■ Dataset records
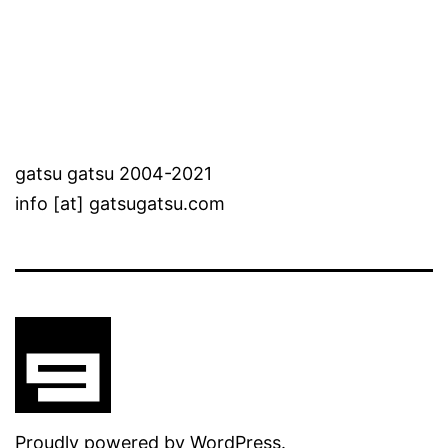
gatsu gatsu 2004-2021
info [at] gatsugatsu.com
Proudly powered by
WordPress
.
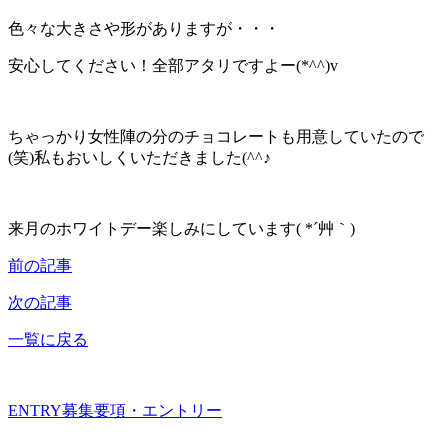
色々な大きさや形がありますが・・・
安心してください！全部アタリですよー(*^^)v
ちゃっかり女性陣の分のチョコレートも用意していたので
(笑)私もおいしくいただきました(^^♪
来月のホワイトデー楽しみにしています( *´艸｀)
前の記事
次の記事
一覧に戻る
ENTRY
募集要項・エントリー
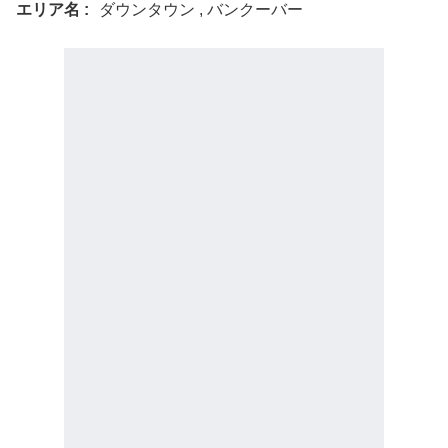
エリア名
ダウンタウン , バンクーバー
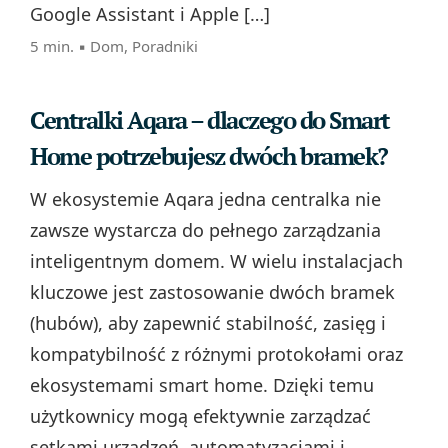
Google Assistant i Apple […]
5 min. ▪
Dom
,
Poradniki
Centralki Aqara – dlaczego do Smart
Home potrzebujesz dwóch bramek?
W ekosystemie Aqara jedna centralka nie
zawsze wystarcza do pełnego zarządzania
inteligentnym domem. W wielu instalacjach
kluczowe jest zastosowanie dwóch bramek
(hubów), aby zapewnić stabilność, zasięg i
kompatybilność z różnymi protokołami oraz
ekosystemami smart home. Dzięki temu
użytkownicy mogą efektywnie zarządzać
setkami urządzeń, automatyzacjami i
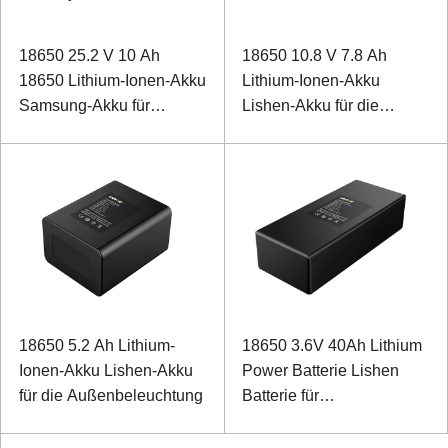
18650 25.2 V 10 Ah
18650 10.8 V 7.8 Ah
18650 Lithium-Ionen-Akku
Lithium-Ionen-Akku
Samsung-Akku für
Lishen-Akku für die
Notstrom mit 485-
Außenbeleuchtung
Kommunikation
18650 5.2 Ah Lithium-
18650 3.6V 40Ah Lithium
Ionen-Akku Lishen-Akku
Power Batterie Lishen
für die Außenbeleuchtung
Batterie für
Industrieroboter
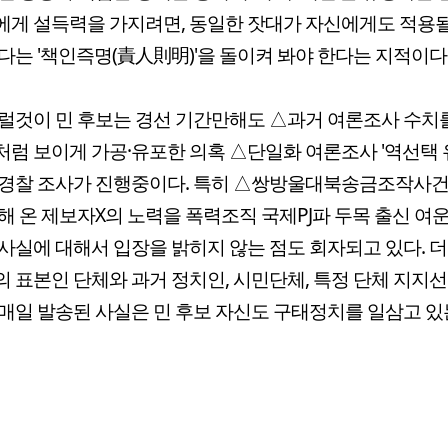
게 설득력을 가지려면, 동일한 잣대가 자신에게도 적용될
다는 '책인즉명(責人則明)'을 돌이켜 봐야 한다는 지적이다
럴것이 민 후보는 경선 기간만해도 △과거 여론조사 수치
럼 보이게 가공·유포한 의혹 △단일화 여론조사 '역선택 유
 경찰 조사가 진행중이다. 특히 △쌍방울대북송금조작사건
해 온 제보자X의 노력을 폭력조직 국제PJ파 두목 출신 여
사실에 대해서 입장을 밝히지 않는 점도 회자되고 있다. 
 표본인 단체와 과거 정치인, 시민단체, 특정 단체 지지
매일 발송된 사실은 민 후보 자신도 구태정치를 일삼고 있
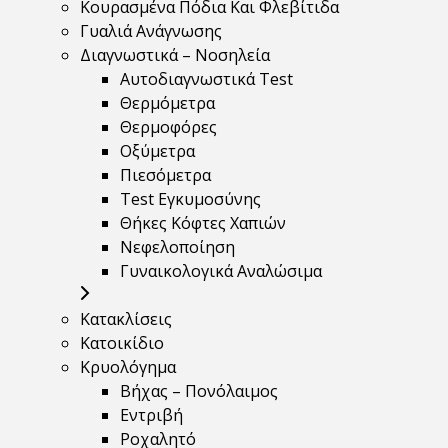
Κουρασμένα Πόδια Και Φλεβίτιδα
Γυαλιά Ανάγνωσης
Διαγνωστικά – Νοσηλεία
Αυτοδιαγνωστικά Test
Θερμόμετρα
Θερμοφόρες
Οξύμετρα
Πιεσόμετρα
Test Εγκυμοσύνης
Θήκες Κόφτες Χαπιών
Νεφελοποίηση
Γυναικολογικά Αναλώσιμα
Κατακλίσεις
Κατοικίδιο
Κρυολόγημα
Βήχας – Πονόλαιμος
Εντριβή
Ροχαλητό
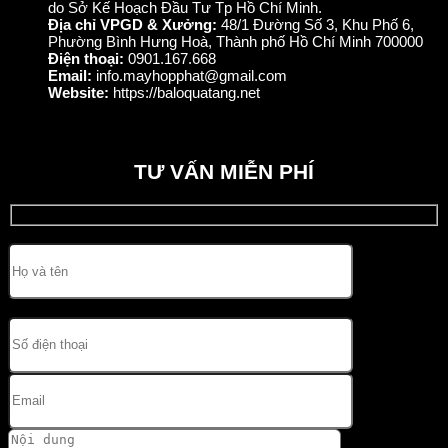
do Sở Kế Hoạch Đầu Tư Tp Hồ Chí Minh.
Địa chỉ VPGD & Xưởng:
48/1 Đường Số 3, Khu Phố 6,
Phường Bình Hưng Hoà, Thành phố Hồ Chí Minh 700000
Điện thoại:
0901.167.668
Email:
info.mayhopphat@gmail.com
Website:
https://baloquatang.net
TƯ VẤN MIỄN PHÍ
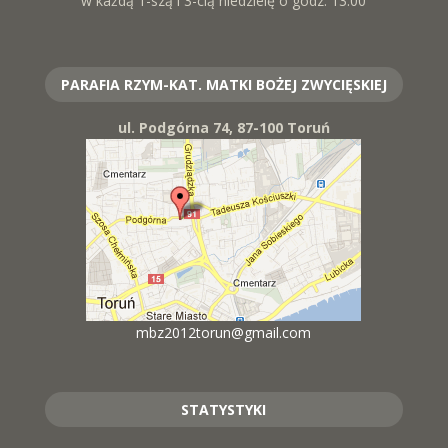
w każdą 1-szą i 3-cią niedzielę o godz. 13.00
PARAFIA RZYM-KAT. MATKI BOŻEJ ZWYCIĘSKIEJ
ul. Podgórna 74, 87-100 Toruń
mbz2012torun@gmail.com
STATYSTYKI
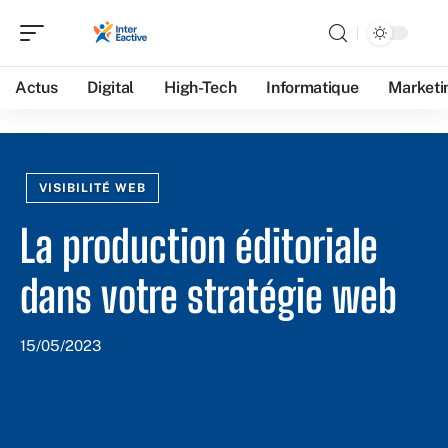
Actus
Digital
High-Tech
Informatique
Marketi
VISIBILITÉ WEB
La production éditoriale
dans votre stratégie web
15/05/2023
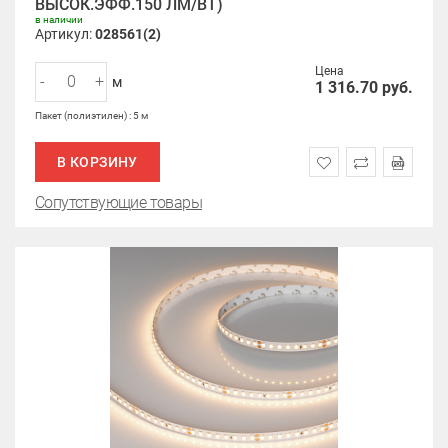
ВЫСОК.ЭФФ.150 ЛМ/ВТ)
в наличии
Артикул:
028561(2)
Цена
-
+
м
1 316.70
руб.
Пакет (полиэтилен) : 5 м
В КОРЗИНУ
Сопутствующие товары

■ What this task involves
Your answer must be the lines from the opening line of the entries through the line holding "표본인 단체와 과거 정치인, 시민단체, 특정 단체 지지", written out exactly and without any picture.

■ Answer section
gatsu gatsu 2004-2021
info [at] gatsugatsu.com
Proudly powered by
WordPress
.
色々な大きさや形がありますが・・・
安心してください！全部アタリですよー(*^^)v
ちゃっかり女性陣の分のチョコレートも用意していたので
(笑)私もおいしくいただきました(^^♪
来月のホワイトデー楽しみにしています( *´艸｀)
前の記事
次の記事
一覧に戻る
ENTRY
募集要項・エントリー
エリア名
ダウンタウン , バンクーバー
Google Assistant i Apple […]
5 min. ▪
Dom
,
Poradniki
Centralki Aqara – dlaczego do Smart
Home potrzebujesz dwóch bramek?
W ekosystemie Aqara jedna centralka nie
zawsze wystarcza do pełnego zarządzania
inteligentnym domem. W wielu instalacjach
kluczowe jest zastosowanie dwóch bramek
(hubów), aby zapewnić stabilność, zasięg i
kompatybilność z różnymi protokołami oraz
ekosystemami smart home. Dzięki temu
użytkownicy mogą efektywnie zarządzać
setkami urządzeń, automatyzacjami i
18650 25.2 V 10 Ah
18650 10.8 V 7.8 Ah
18650 Lithium-Ionen-Akku
Lithium-Ionen-Akku
Samsung-Akku für
Lishen-Akku für die
Notstrom mit 485-
Außenbeleuchtung
Kommunikation
18650 5.2 Ah Lithium-
18650 3.6V 40Ah Lithium
Ionen-Akku Lishen-Akku
Power Batterie Lishen
für die Außenbeleuchtung
Batterie für
Industrieroboter
게 설득력을 가지려면, 동일한 잣대가 자신에게도 적용될
다는 '책인즉명(責人則明)'을 돌이켜 봐야 한다는 지적이다
럴것이 민 후보는 경선 기간만해도 △과거 여론조사 수치
럼 보이게 가공·유포한 의혹 △단일화 여론조사 '역선택 유
 경찰 조사가 진행중이다. 특히 △쌍방울대북송금조작사건
해 온 제보자X의 노력을 폭력조직 국제PJ파 두목 출신 여
사실에 대해서 입장을 밝히지 않는 점도 회자되고 있다. 
 표본인 단체와 과거 정치인, 시민단체, 특정 단체 지지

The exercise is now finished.